(Collected data entries)
==============================
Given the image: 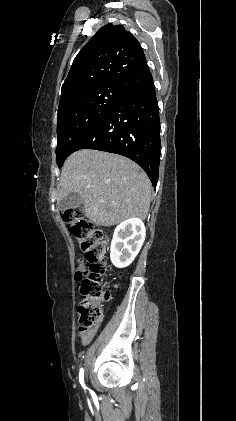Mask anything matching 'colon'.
I'll use <instances>...</instances> for the list:
<instances>
[{"label": "colon", "mask_w": 236, "mask_h": 421, "mask_svg": "<svg viewBox=\"0 0 236 421\" xmlns=\"http://www.w3.org/2000/svg\"><path fill=\"white\" fill-rule=\"evenodd\" d=\"M63 218L89 263V268L80 265L75 274L78 291L83 298L77 307L81 335L98 327L103 318L102 303L111 298V292L104 282L109 271L106 263L108 240L101 230L85 218L81 208L66 210Z\"/></svg>", "instance_id": "obj_1"}]
</instances>
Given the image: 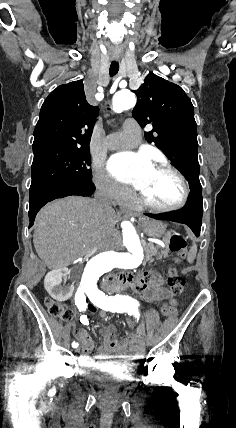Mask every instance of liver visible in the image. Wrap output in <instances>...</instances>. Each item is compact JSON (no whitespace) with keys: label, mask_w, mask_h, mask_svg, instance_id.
I'll use <instances>...</instances> for the list:
<instances>
[{"label":"liver","mask_w":236,"mask_h":428,"mask_svg":"<svg viewBox=\"0 0 236 428\" xmlns=\"http://www.w3.org/2000/svg\"><path fill=\"white\" fill-rule=\"evenodd\" d=\"M117 216L101 210L96 200L68 196L44 206L37 214L34 248L47 268H66L94 248L111 250L116 244Z\"/></svg>","instance_id":"1"}]
</instances>
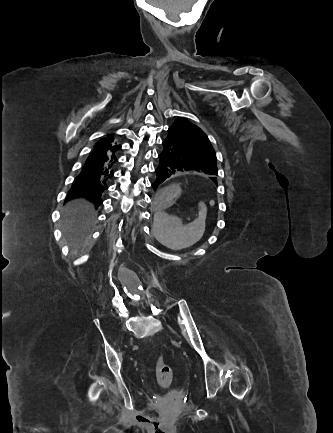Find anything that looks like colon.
Instances as JSON below:
<instances>
[{
  "label": "colon",
  "mask_w": 333,
  "mask_h": 433,
  "mask_svg": "<svg viewBox=\"0 0 333 433\" xmlns=\"http://www.w3.org/2000/svg\"><path fill=\"white\" fill-rule=\"evenodd\" d=\"M155 372L159 386L163 389H167L172 382L173 374L164 355L159 356L157 359Z\"/></svg>",
  "instance_id": "5ec220e1"
}]
</instances>
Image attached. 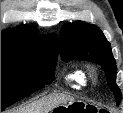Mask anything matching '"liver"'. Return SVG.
Wrapping results in <instances>:
<instances>
[{"instance_id":"6515ba94","label":"liver","mask_w":123,"mask_h":113,"mask_svg":"<svg viewBox=\"0 0 123 113\" xmlns=\"http://www.w3.org/2000/svg\"><path fill=\"white\" fill-rule=\"evenodd\" d=\"M69 100L72 99L67 96H49L31 103L30 105L20 109L17 113H49V111L58 105L66 103Z\"/></svg>"}]
</instances>
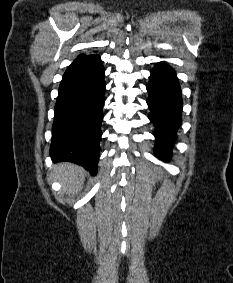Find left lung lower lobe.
Segmentation results:
<instances>
[{
    "label": "left lung lower lobe",
    "instance_id": "1",
    "mask_svg": "<svg viewBox=\"0 0 233 283\" xmlns=\"http://www.w3.org/2000/svg\"><path fill=\"white\" fill-rule=\"evenodd\" d=\"M147 91L149 119L156 127L155 152L159 159L165 160L170 157V146L181 124V90L175 71L165 62L157 63L150 73Z\"/></svg>",
    "mask_w": 233,
    "mask_h": 283
}]
</instances>
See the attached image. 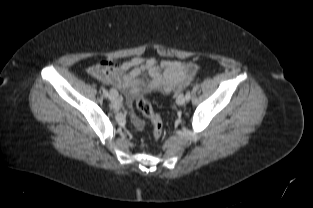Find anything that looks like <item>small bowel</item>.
Here are the masks:
<instances>
[{"mask_svg": "<svg viewBox=\"0 0 313 208\" xmlns=\"http://www.w3.org/2000/svg\"><path fill=\"white\" fill-rule=\"evenodd\" d=\"M198 70V65L193 62L178 60L158 62L154 57H134L120 64L110 59L101 60L89 68L88 73L100 82L120 89L130 98L143 85L138 79L143 71L149 72L152 86H160L170 91L188 85ZM134 122L138 127L143 126V122L136 117Z\"/></svg>", "mask_w": 313, "mask_h": 208, "instance_id": "c3829d8e", "label": "small bowel"}]
</instances>
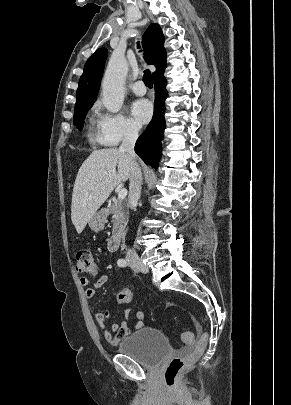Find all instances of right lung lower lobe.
<instances>
[{
	"mask_svg": "<svg viewBox=\"0 0 291 405\" xmlns=\"http://www.w3.org/2000/svg\"><path fill=\"white\" fill-rule=\"evenodd\" d=\"M155 84L154 114L144 133L138 138L135 152L147 165L157 168L161 156V140L165 130L164 100L166 98V78L159 75L153 79Z\"/></svg>",
	"mask_w": 291,
	"mask_h": 405,
	"instance_id": "98d812e1",
	"label": "right lung lower lobe"
}]
</instances>
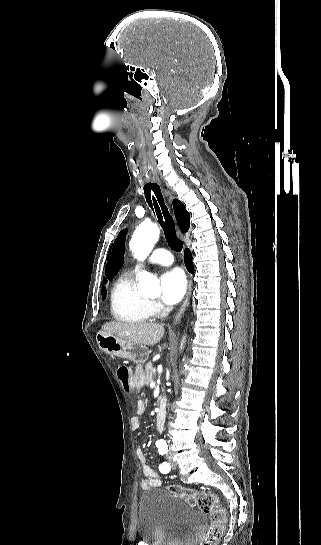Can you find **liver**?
Listing matches in <instances>:
<instances>
[{"label":"liver","mask_w":321,"mask_h":545,"mask_svg":"<svg viewBox=\"0 0 321 545\" xmlns=\"http://www.w3.org/2000/svg\"><path fill=\"white\" fill-rule=\"evenodd\" d=\"M101 333L115 335L118 339L137 343V345H156L161 341L165 329L158 323H124V321H112L102 325Z\"/></svg>","instance_id":"liver-1"}]
</instances>
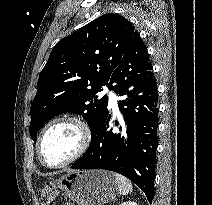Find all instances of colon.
<instances>
[{"instance_id": "1", "label": "colon", "mask_w": 212, "mask_h": 205, "mask_svg": "<svg viewBox=\"0 0 212 205\" xmlns=\"http://www.w3.org/2000/svg\"><path fill=\"white\" fill-rule=\"evenodd\" d=\"M58 191L54 183L49 182L41 190V202L43 205H49L57 198Z\"/></svg>"}]
</instances>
==============================
Please retype the lines from the one containing "Find all instances of right lung lower lobe." through the last line of the records above, exactly as written, and leave out any pictures.

RESULT:
Find all instances of right lung lower lobe.
<instances>
[{
	"mask_svg": "<svg viewBox=\"0 0 291 405\" xmlns=\"http://www.w3.org/2000/svg\"><path fill=\"white\" fill-rule=\"evenodd\" d=\"M155 84L154 114L144 133L138 138L135 152L147 165L157 168L161 156V140L165 130L164 100L166 98V78L159 75L153 79Z\"/></svg>",
	"mask_w": 291,
	"mask_h": 405,
	"instance_id": "98d812e1",
	"label": "right lung lower lobe"
}]
</instances>
Can you find **liver**?
Listing matches in <instances>:
<instances>
[{"label":"liver","mask_w":321,"mask_h":545,"mask_svg":"<svg viewBox=\"0 0 321 545\" xmlns=\"http://www.w3.org/2000/svg\"><path fill=\"white\" fill-rule=\"evenodd\" d=\"M101 333L115 335L118 339L137 343V345H156L161 341L165 329L158 323H124V321H112L102 325Z\"/></svg>","instance_id":"liver-1"}]
</instances>
Find all instances of colon.
<instances>
[{"instance_id": "1", "label": "colon", "mask_w": 212, "mask_h": 205, "mask_svg": "<svg viewBox=\"0 0 212 205\" xmlns=\"http://www.w3.org/2000/svg\"><path fill=\"white\" fill-rule=\"evenodd\" d=\"M58 191L54 183L49 182L41 190V202L43 205H49L57 198Z\"/></svg>"}]
</instances>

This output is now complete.